Bill Haisten: The $5 million question — can Mike Gundy reboot at QB?
When the University of Tulsa spring football game began April 7, the temperature was 30 degrees.
At the start of Oklahoma’s spring game a week later, the temperature was in the 40s. A strong wind punished participants and spectators.
Oklahoma State wins the state title for spring-game conditions.
During the Cowboys’ 1 p.m. exercise at Boone Pickens Stadium on Saturday, the temperature is expected to be in the 70s, the wind is expected to be light and the sky is expected to be mostly clear.
What Oklahoma State does not get is an additional season of Mason Rudolph’s big-play passing and leadership.
The first round of the NFL draft occurs Thursday, and the second and third rounds take place Friday. So by 1 p.m. Saturday, Rudolph already will be in his NFL home, with his NFL coaches.
For the first time since Jan. 3, 2014 — when the 2013 Cowboys ended their season with a Cotton Bowl loss to Missouri — there will be a publicly witnessed Oklahoma State football event that doesn’t involve or include the presence of Rudolph, the only OSU QB to record three 10-win finishes.
Instead, the spring game will involve quarterbacks Taylor Cornelius and Keondre Wudtee — neither of whom has taken a meaningful game snap.

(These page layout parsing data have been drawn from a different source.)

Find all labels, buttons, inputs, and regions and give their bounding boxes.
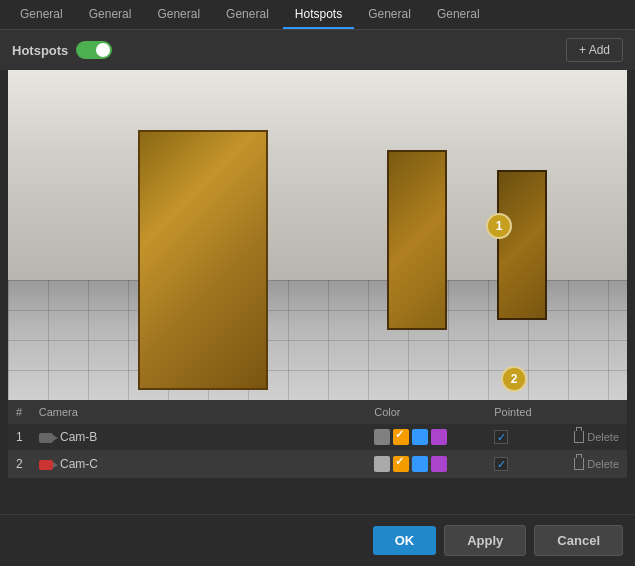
tab-1[interactable]: General	[77, 1, 144, 29]
hotspots-label: Hotspots	[12, 43, 68, 58]
row1-pointed-checkbox[interactable]: ✓	[494, 430, 508, 444]
cancel-button[interactable]: Cancel	[534, 525, 623, 556]
hallway-bg: 1 2	[8, 70, 627, 400]
swatch-orange-2[interactable]	[393, 456, 409, 472]
toolbar-left: Hotspots	[12, 41, 112, 59]
row2-pointed-check: ✓	[494, 457, 558, 471]
row1-spacer	[307, 424, 366, 451]
swatch-lightgray-2[interactable]	[374, 456, 390, 472]
door-right2	[497, 170, 547, 320]
apply-button[interactable]: Apply	[444, 525, 526, 556]
row1-cam-label: Cam-B	[60, 430, 97, 444]
row2-camera: Cam-C	[31, 451, 308, 478]
row1-pointed: ✓	[486, 424, 566, 451]
row1-num: 1	[8, 424, 31, 451]
trash-icon-1	[574, 431, 584, 443]
row2-delete-button[interactable]: Delete	[574, 458, 619, 470]
row2-color-swatches	[374, 456, 478, 472]
table-container: # Camera Color Pointed 1 Cam-B	[0, 400, 635, 478]
tab-5[interactable]: General	[356, 1, 423, 29]
hotspot-marker-1[interactable]: 1	[486, 213, 512, 239]
add-button[interactable]: + Add	[566, 38, 623, 62]
toolbar: Hotspots + Add	[0, 30, 635, 70]
camera-view: 1 2	[8, 70, 627, 400]
row1-camera: Cam-B	[31, 424, 308, 451]
row1-delete-button[interactable]: Delete	[574, 431, 619, 443]
swatch-gray-1[interactable]	[374, 429, 390, 445]
hotspots-table: # Camera Color Pointed 1 Cam-B	[8, 400, 627, 478]
col-header-num: #	[8, 400, 31, 424]
col-header-actions	[566, 400, 627, 424]
tab-6[interactable]: General	[425, 1, 492, 29]
swatch-orange-1[interactable]	[393, 429, 409, 445]
tab-bar: General General General General Hotspots…	[0, 0, 635, 30]
col-header-spacer	[307, 400, 366, 424]
swatch-purple-1[interactable]	[431, 429, 447, 445]
row2-cam-label: Cam-C	[60, 457, 98, 471]
tab-0[interactable]: General	[8, 1, 75, 29]
col-header-camera: Camera	[31, 400, 308, 424]
door-left	[138, 130, 268, 390]
row1-color-swatches	[374, 429, 478, 445]
row1-colors	[366, 424, 486, 451]
hotspot-marker-2[interactable]: 2	[501, 366, 527, 392]
col-header-color: Color	[366, 400, 486, 424]
cam-icon-1	[39, 433, 53, 443]
tab-hotspots[interactable]: Hotspots	[283, 1, 354, 29]
row1-pointed-check: ✓	[494, 430, 558, 444]
row2-pointed-checkbox[interactable]: ✓	[494, 457, 508, 471]
row2-actions: Delete	[566, 451, 627, 478]
cam-icon-2	[39, 460, 53, 470]
swatch-blue-2[interactable]	[412, 456, 428, 472]
row2-num: 2	[8, 451, 31, 478]
door-right1	[387, 150, 447, 330]
ok-button[interactable]: OK	[373, 526, 437, 555]
hotspots-toggle[interactable]	[76, 41, 112, 59]
swatch-blue-1[interactable]	[412, 429, 428, 445]
row2-spacer	[307, 451, 366, 478]
table-row: 2 Cam-C ✓	[8, 451, 627, 478]
row2-pointed: ✓	[486, 451, 566, 478]
trash-icon-2	[574, 458, 584, 470]
row2-colors	[366, 451, 486, 478]
col-header-pointed: Pointed	[486, 400, 566, 424]
swatch-purple-2[interactable]	[431, 456, 447, 472]
table-header-row: # Camera Color Pointed	[8, 400, 627, 424]
table-row: 1 Cam-B ✓	[8, 424, 627, 451]
footer: OK Apply Cancel	[0, 514, 635, 566]
tab-3[interactable]: General	[214, 1, 281, 29]
row1-actions: Delete	[566, 424, 627, 451]
tab-2[interactable]: General	[145, 1, 212, 29]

And that leads to a $5 million question: Can Mike Gundy, with Cornelius or Wudtee or incoming freshman Spencer Sanders or Hawaii transfer Dru Brown, achieve the type of quarterback play that keeps Oklahoma State competitive in the Big 12?

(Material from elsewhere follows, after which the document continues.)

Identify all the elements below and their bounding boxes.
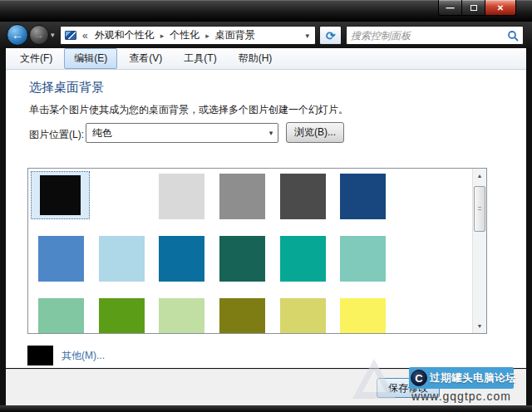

With a new QB, can Gundy extend program-record streaks of 12 consecutive winning seasons and bowl appearances?
In December, Gundy got a 16 percent raise that was surprising because the 2017 Cowboys had three home losses. This year, he is at the $5 million level of compensation.
Each of Gundy’s past three squads finished 10-3. If he squeezes a 10-3 result from a new quarterback, the university’s $5 million decision wouldn’t seem quite as baffling.

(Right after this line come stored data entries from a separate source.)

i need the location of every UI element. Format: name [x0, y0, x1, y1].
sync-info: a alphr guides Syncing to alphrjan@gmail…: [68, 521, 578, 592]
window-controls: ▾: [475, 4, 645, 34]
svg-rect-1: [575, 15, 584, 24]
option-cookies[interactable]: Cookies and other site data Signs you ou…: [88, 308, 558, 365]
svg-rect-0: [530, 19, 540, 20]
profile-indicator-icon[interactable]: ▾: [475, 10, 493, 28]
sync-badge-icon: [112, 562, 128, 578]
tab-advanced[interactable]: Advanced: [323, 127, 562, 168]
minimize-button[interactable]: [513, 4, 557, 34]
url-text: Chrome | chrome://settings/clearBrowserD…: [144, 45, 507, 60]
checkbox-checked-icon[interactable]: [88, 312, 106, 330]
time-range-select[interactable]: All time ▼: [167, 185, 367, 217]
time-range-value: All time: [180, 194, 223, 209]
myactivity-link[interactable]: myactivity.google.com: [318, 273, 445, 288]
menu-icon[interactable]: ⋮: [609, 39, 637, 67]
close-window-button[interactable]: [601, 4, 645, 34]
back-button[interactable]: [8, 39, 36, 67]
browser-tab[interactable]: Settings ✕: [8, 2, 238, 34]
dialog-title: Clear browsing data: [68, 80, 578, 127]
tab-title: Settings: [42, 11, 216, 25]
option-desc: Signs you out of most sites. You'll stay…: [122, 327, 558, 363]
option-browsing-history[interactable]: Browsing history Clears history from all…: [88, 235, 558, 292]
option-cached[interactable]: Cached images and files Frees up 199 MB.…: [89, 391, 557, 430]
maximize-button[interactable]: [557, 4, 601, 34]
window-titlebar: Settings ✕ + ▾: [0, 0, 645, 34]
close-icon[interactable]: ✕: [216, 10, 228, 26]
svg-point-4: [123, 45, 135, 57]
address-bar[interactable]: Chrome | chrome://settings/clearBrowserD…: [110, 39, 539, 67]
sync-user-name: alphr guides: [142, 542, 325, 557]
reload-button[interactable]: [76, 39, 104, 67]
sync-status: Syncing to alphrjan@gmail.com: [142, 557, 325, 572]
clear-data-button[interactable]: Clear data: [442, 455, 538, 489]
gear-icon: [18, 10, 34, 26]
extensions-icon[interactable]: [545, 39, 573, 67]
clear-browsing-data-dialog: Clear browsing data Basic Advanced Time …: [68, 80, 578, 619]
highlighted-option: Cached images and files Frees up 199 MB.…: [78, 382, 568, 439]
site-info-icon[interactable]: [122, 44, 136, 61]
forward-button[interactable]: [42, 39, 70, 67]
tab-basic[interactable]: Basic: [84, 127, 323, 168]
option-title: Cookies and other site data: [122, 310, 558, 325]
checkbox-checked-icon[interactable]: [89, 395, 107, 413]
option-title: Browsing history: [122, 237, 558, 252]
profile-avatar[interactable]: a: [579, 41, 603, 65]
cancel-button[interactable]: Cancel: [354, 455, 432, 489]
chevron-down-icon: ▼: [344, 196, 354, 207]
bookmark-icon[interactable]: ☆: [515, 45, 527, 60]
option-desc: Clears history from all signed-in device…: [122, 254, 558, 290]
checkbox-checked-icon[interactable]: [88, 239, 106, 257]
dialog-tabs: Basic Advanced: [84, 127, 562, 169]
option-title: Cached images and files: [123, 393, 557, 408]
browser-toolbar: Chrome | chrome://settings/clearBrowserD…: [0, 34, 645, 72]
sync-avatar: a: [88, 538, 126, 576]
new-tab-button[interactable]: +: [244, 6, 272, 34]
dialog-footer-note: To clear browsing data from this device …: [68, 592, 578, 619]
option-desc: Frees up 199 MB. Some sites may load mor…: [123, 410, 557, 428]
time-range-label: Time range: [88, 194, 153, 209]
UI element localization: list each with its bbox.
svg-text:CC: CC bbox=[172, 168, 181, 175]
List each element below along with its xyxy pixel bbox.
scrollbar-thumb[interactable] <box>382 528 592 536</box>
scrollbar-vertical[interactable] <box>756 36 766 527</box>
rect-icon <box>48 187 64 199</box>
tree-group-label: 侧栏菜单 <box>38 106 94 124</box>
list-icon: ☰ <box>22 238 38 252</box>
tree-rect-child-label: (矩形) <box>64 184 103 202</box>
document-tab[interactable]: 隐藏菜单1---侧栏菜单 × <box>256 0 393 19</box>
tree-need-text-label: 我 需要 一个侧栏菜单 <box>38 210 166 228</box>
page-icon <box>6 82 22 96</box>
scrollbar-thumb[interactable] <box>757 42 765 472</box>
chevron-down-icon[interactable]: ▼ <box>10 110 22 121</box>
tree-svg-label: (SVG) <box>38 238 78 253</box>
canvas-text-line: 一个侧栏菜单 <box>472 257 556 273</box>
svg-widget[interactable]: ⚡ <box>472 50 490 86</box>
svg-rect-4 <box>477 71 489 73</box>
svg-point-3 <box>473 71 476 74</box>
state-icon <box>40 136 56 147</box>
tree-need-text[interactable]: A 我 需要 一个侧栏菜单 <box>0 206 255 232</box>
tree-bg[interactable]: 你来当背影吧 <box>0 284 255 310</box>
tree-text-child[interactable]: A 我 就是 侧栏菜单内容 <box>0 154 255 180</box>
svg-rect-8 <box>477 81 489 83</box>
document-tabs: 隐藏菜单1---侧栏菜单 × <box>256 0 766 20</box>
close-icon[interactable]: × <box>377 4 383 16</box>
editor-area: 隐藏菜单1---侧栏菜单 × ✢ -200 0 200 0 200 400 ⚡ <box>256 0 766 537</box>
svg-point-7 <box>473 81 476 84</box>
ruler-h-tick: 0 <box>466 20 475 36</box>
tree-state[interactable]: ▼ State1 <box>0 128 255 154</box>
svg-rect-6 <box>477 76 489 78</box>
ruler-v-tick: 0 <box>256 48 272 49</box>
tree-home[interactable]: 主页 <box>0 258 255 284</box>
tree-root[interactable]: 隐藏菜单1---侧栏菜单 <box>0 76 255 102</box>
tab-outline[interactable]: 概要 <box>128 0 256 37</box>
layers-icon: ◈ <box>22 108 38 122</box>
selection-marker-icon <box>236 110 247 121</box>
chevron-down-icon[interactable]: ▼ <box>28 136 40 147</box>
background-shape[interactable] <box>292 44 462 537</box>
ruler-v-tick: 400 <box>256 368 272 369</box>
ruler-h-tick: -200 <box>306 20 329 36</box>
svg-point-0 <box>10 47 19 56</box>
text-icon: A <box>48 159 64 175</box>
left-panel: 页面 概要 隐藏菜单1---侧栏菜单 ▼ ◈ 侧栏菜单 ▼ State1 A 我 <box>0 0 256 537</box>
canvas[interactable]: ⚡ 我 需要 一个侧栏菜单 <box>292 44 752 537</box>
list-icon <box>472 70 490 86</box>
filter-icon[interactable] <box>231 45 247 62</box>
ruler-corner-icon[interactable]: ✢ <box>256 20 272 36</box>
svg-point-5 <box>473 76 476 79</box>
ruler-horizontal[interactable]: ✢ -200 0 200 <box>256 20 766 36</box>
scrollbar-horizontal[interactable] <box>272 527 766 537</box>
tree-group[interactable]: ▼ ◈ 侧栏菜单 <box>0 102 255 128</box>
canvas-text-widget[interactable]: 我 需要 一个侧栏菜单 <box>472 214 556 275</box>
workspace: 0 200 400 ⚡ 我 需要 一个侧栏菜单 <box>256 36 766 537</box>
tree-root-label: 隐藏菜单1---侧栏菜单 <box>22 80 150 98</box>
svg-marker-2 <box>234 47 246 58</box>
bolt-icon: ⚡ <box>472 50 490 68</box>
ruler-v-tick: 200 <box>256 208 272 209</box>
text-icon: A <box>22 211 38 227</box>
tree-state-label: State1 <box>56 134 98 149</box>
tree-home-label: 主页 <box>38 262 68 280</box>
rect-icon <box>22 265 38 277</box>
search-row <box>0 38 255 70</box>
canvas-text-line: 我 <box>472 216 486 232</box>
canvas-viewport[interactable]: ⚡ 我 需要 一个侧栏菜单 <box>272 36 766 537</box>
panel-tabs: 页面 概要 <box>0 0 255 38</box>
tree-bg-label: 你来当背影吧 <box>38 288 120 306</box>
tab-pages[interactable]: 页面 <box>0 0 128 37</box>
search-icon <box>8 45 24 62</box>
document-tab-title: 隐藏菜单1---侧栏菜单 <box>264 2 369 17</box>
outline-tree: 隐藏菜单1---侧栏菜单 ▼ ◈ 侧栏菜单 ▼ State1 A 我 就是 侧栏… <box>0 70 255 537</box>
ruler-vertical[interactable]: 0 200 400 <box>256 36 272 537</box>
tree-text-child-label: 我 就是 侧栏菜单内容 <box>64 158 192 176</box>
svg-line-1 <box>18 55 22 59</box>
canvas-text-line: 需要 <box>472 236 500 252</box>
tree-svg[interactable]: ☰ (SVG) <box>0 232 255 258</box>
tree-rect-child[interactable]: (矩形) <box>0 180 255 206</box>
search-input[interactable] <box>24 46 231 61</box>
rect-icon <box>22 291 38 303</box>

In 103 of his 167 games as the OSU head coach, Gundy had at the starting quarterback position Zac Robinson (who would become the program’s career leader in total offense), Brandon Weeden (who had the best arm in program history) and Rudolph (who completed his Cowboy run with 41 starts and 52 program records).
In 2006, Bobby Reid was the starter in all 13 games. The season ended with an Independence Bowl victory over Alabama. It was the Crimson Tide’s final game before Nick Saban became the Bama coach.
In the third game of the 2007 season, Robinson — then a third-year sophomore — supplanted Reid as the starting QB. Robinson kept the job for the rest of his career, closing the 2009 season with 36 starts and a 24-13 record.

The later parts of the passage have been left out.